Putting the gate in git hooks means the policy is enforced at the point of action, on every machine, before anything reaches the network — not only after a push when CI minutes are already spent. CI is the backstop, not the front line.

Multi-agent branching

nixify is worked on by several AI coding agents and one human operator, sometimes concurrently. The branching model exists to let that happen without agents corrupting each other’s work or the mainline — while keeping a strictly linear history.

Namespace

Branches are <owner>/<type>/<topic>:

  • ownerclaude, gemini, copilot, codex — which agent (or the human) owns the branch.
  • typefeat, fix, refactor, docs, chore, ci, test.
  • topic — the unit of work.

Protected refs (mainline, operator branches, and personal namespaces) are operator-only. Agents never commit, merge, or push there.

Parallel chains, one topic per root

Each agent works its own branches in its own git worktree, forked from the HEAD of the operator branch the work was authored on. One linear chain per topic; topics are never mixed across roots. Worktrees give each agent an isolated checkout sharing one object store, so parallel work doesn’t collide on a single working tree.

Agents do not touch another agent’s branches or worktrees. Cross-agent coordination happens through in-repo notes (handoff / session files at teardown), not by reaching into someone else’s checkout.

Integration is fast-forward only

Agents propose; the operator integrates. Merges into operator branches are fast-forward only, so the graph never grows a merge bubble and master stays a straight line. The only override is an explicit operator grant, and the rule is that the grant is quoted — its date, exact wording, and scope are recorded in the commit or merge body. (CLI merges that bypass local hooks make that quoting rule matter more, not less.)

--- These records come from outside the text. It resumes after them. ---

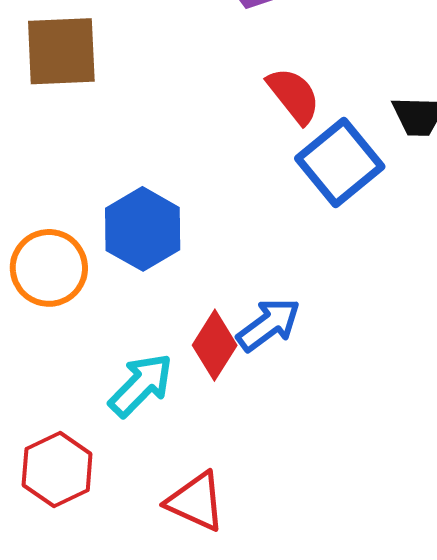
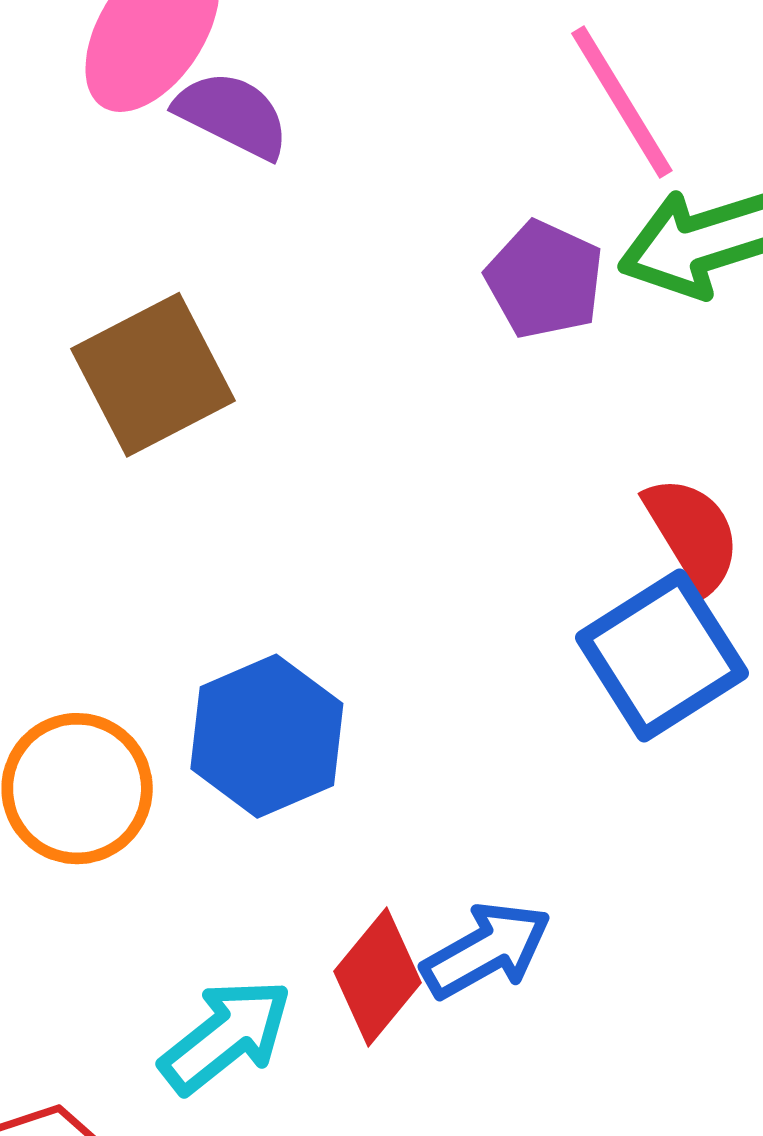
brown square: (61, 51) -> (153, 375), turned -32
red semicircle: (294, 95) -> (693, 533), moved

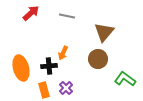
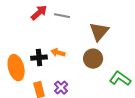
red arrow: (31, 13) -> (39, 13), moved
orange arrow: (63, 53) -> (58, 53), turned 80
black cross: (49, 66) -> (39, 58), moved

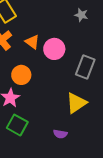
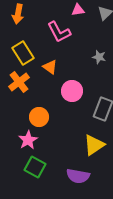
orange triangle: (32, 42) -> (50, 67), moved
purple semicircle: (60, 134) -> (78, 176), size x1.6

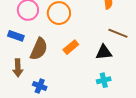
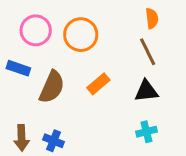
brown line: (118, 33) -> (148, 52), moved, turned 42
brown arrow: (18, 68) -> (22, 138), moved

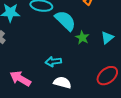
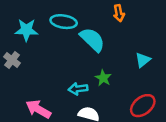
green star: (82, 38) -> (103, 78), moved

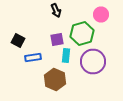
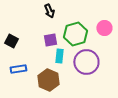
pink circle: (101, 14) -> (104, 28), moved
blue rectangle: (33, 58) -> (18, 69), moved

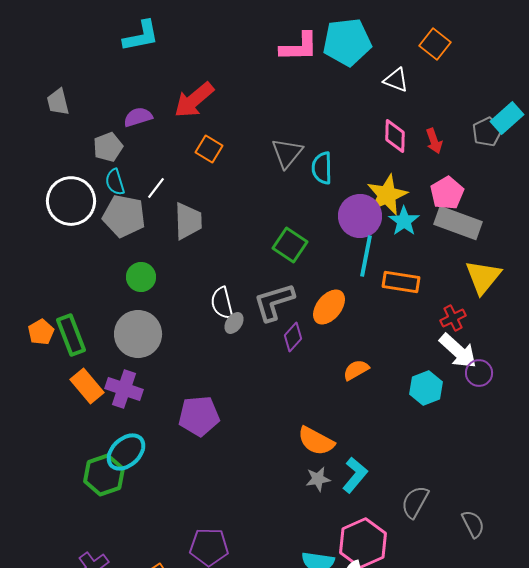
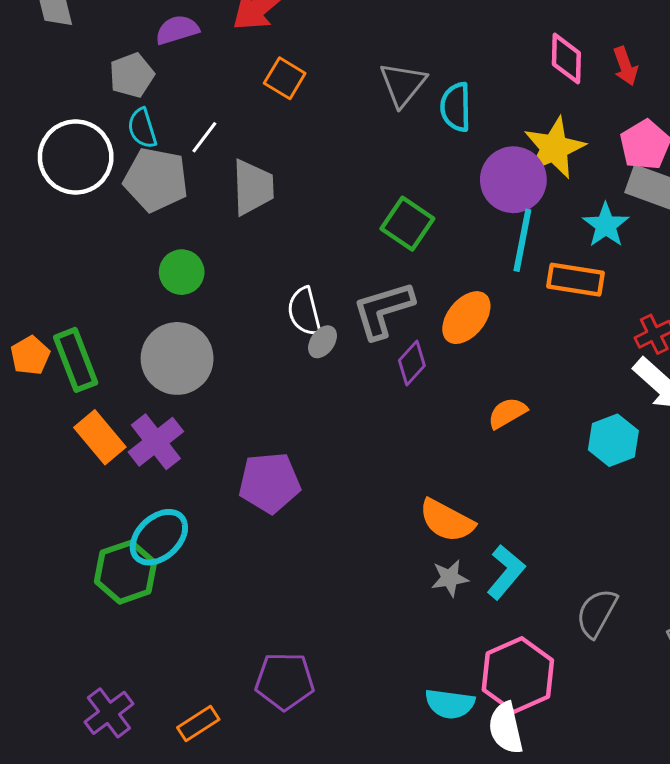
cyan star: (404, 221) -> (606, 225), moved
purple cross: (124, 389) -> (156, 442), turned 33

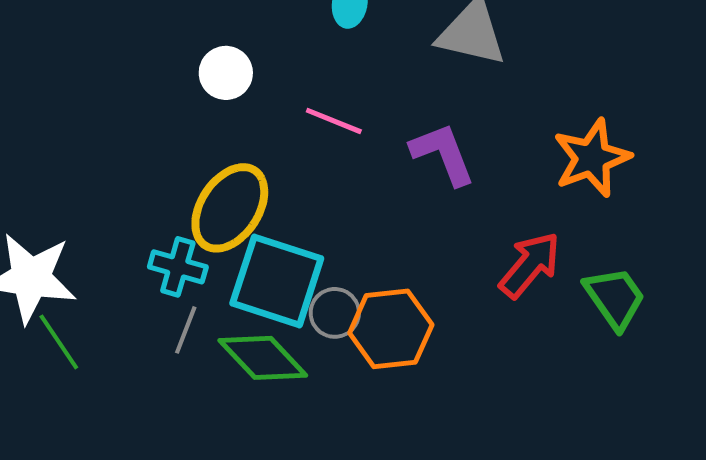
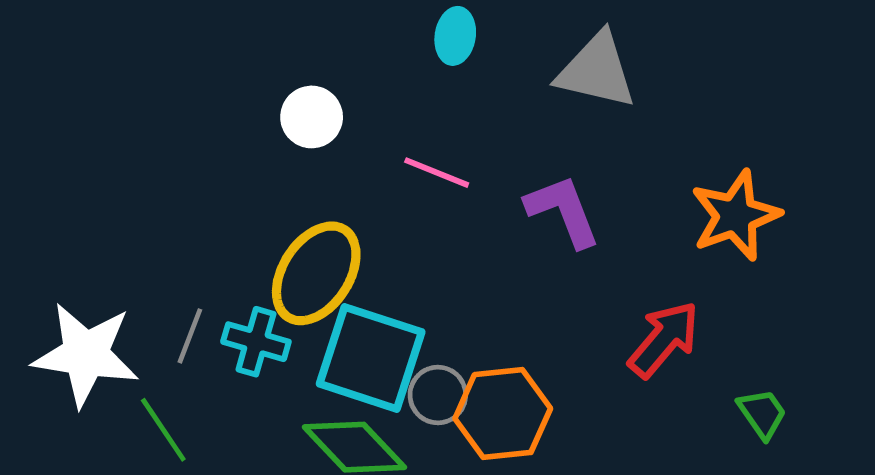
green trapezoid: (615, 298) -> (762, 414), moved, size x0.7
gray line: (186, 330) -> (190, 336), moved
green line: (59, 342) -> (163, 430), moved

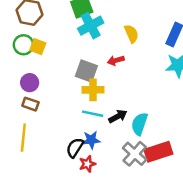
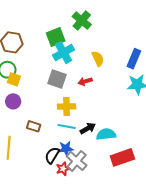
yellow square: (38, 47) -> (14, 79), moved
gray square: (86, 71) -> (57, 79), moved
brown rectangle: (30, 104) -> (34, 126), moved
cyan semicircle: (140, 124) -> (106, 134), turned 66
gray cross: (135, 154) -> (77, 161), moved

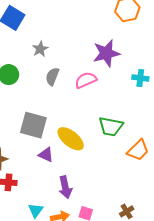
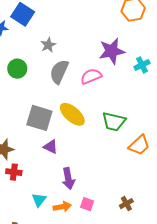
gray semicircle: (52, 76) -> (59, 72), size x1.4
cyan cross: (140, 78) -> (142, 65), moved, turned -35
yellow ellipse: (71, 139) -> (72, 114), moved

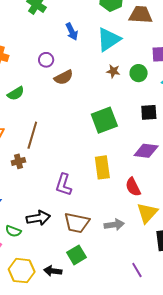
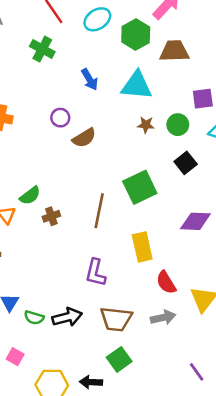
cyan triangle: (109, 39) -> (137, 86), turned 44
green semicircle: (16, 93) -> (30, 196), moved
black square: (149, 112) -> (186, 163), moved, turned -30
brown line: (32, 135) -> (99, 211), moved
brown cross: (18, 161) -> (51, 216), moved
red semicircle: (133, 187) -> (166, 282), moved
green semicircle: (13, 231) -> (34, 318), moved

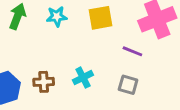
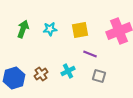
purple line: (132, 51) -> (90, 54), moved
brown cross: (44, 82) -> (41, 74), turned -32

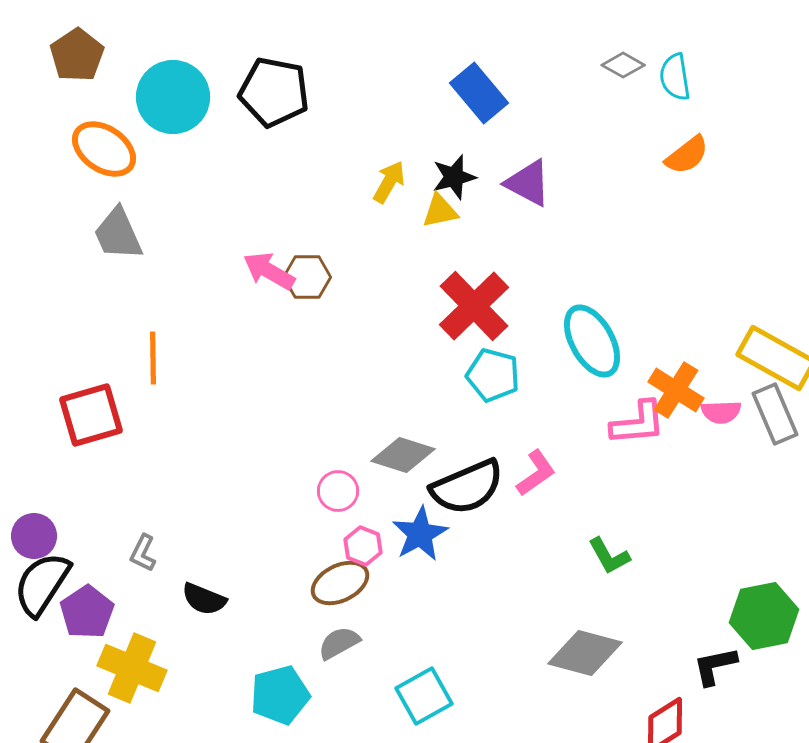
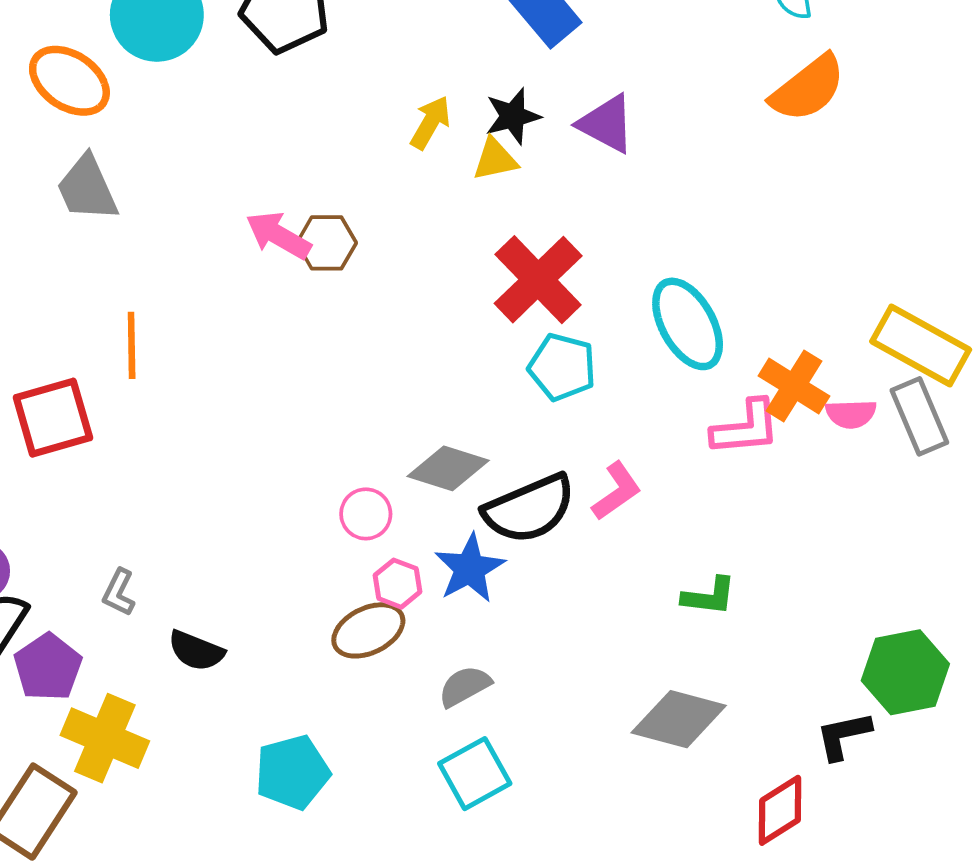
orange semicircle: (687, 155) -> (808, 88), size x1.4
green L-shape: (609, 556) -> (709, 596), turned -54
gray semicircle: (339, 643) -> (465, 686), moved

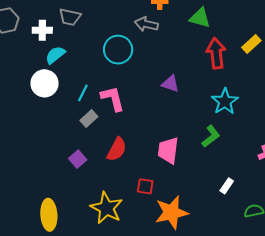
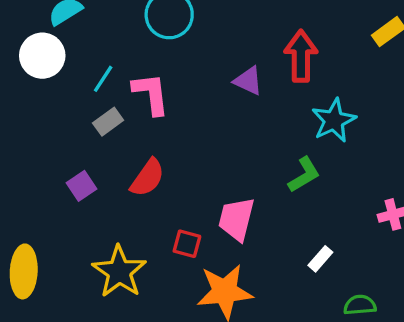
red arrow: (216, 53) -> (301, 56), moved
pink trapezoid: (168, 150) -> (236, 219), moved

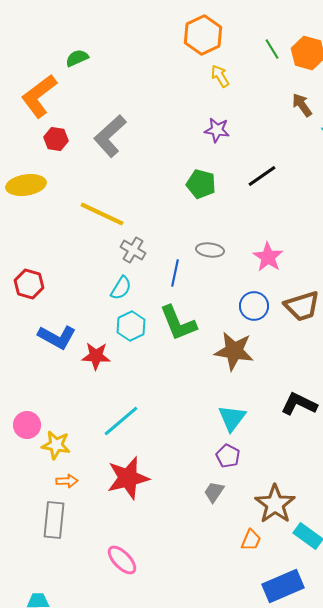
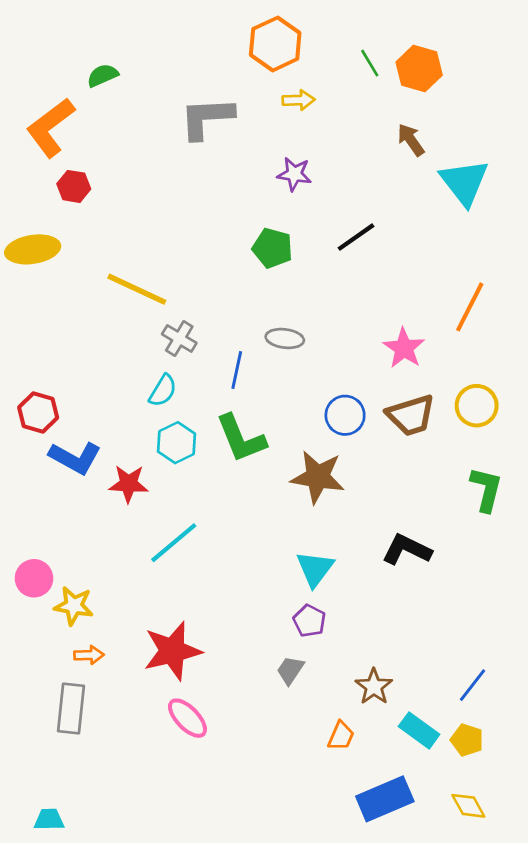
yellow arrow: (220, 76) -> (298, 100), turned 120
gray L-shape: (110, 136) -> (207, 118), moved, turned 39
pink star: (268, 257) -> (404, 348), moved
red hexagon: (29, 284) -> (38, 412), moved
cyan line: (121, 421) -> (174, 543), moved
brown star: (275, 504) -> (374, 687), size x0.7
pink ellipse: (122, 560) -> (187, 718), moved

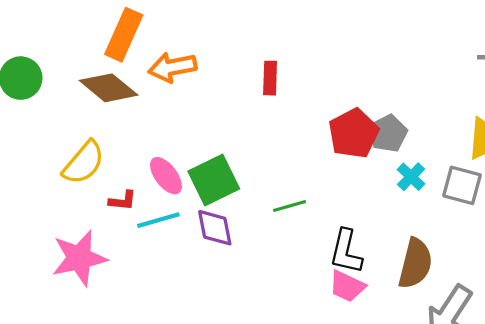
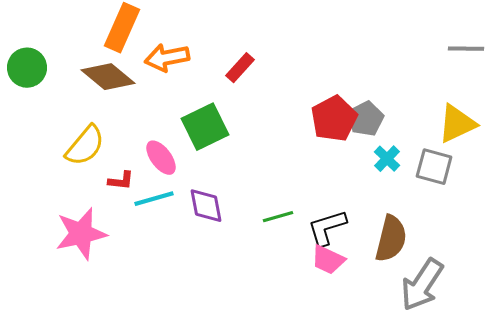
red rectangle: (270, 78) -> (240, 68), moved, turned 40
green square: (214, 180) -> (205, 127), moved
green line: (290, 206) -> (278, 217), moved
black L-shape: (346, 252) -> (327, 228), turned 60

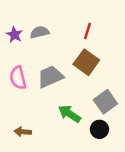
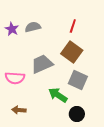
pink semicircle: (18, 78) -> (15, 78), moved, turned -72
gray square: (105, 102) -> (78, 80), moved, turned -30
black circle: (99, 129) -> (77, 114), moved

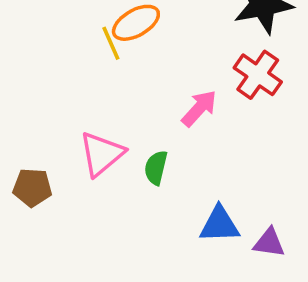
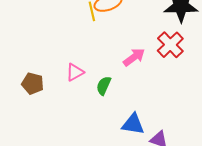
pink triangle: (102, 154) -> (75, 72), size x0.7

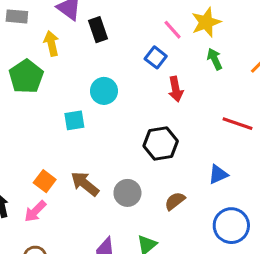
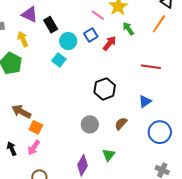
blue square: (156, 57) -> (91, 35), turned 32
red arrow: (176, 89) -> (110, 43), moved, turned -119
cyan circle: (104, 91) -> (68, 41), moved
cyan square: (74, 120) -> (59, 60), moved, turned -32
brown arrow: (85, 184) -> (21, 112), moved

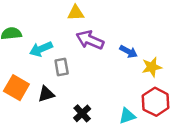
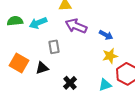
cyan arrow: (41, 49) -> (38, 23), moved
yellow star: (152, 67) -> (110, 56), moved

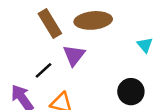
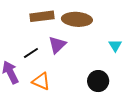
brown rectangle: (50, 23) -> (42, 16), turned -75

Linear history, amend-at-source

A wrong commit is fixed where it was introduced — by amending that commit — rather than by stacking a forward-fix on top. The result is a history that reads as a sequence of correct, self-contained changes, which is far easier to bisect, review, and cherry-pick across the parallel chains.

Why this shape

Three properties fall out of it:

  1. Safety — protected branches can only move through the operator, so an agent mistake is contained to its own branch.
  2. Reviewability — linear, convention-named history makes “what changed and who changed it” obvious.
  3. Parallelism — isolated worktrees plus per-topic chains let multiple agents make progress at once without a shared-state bottleneck.